Source data
◇ ◇ ◇ ◇
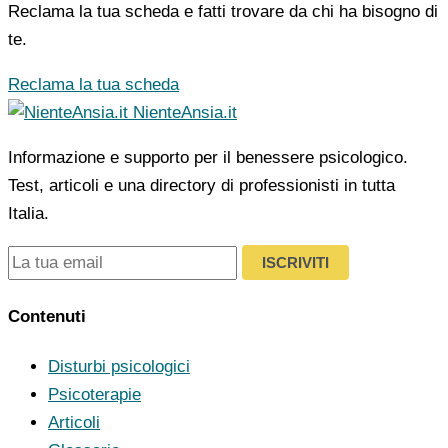
Reclama la tua scheda e fatti trovare da chi ha bisogno di
te.
Reclama la tua scheda
NienteAnsia.it
Informazione e supporto per il benessere psicologico.
Test, articoli e una directory di professionisti in tutta
Italia.
ISCRIVITI
Contenuti
Disturbi psicologici
Psicoterapie
Articoli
◇ ◇ ◇ ◇
Exercise description:
Transcribe each entry precisely as given, leaving the pictures out.

Solution to this problem:
Reclama la tua scheda e fatti trovare da chi ha bisogno di
te.
Reclama la tua scheda
NienteAnsia.it
Informazione e supporto per il benessere psicologico.
Test, articoli e una directory di professionisti in tutta
Italia.
ISCRIVITI
Contenuti
Disturbi psicologici
Psicoterapie
Articoli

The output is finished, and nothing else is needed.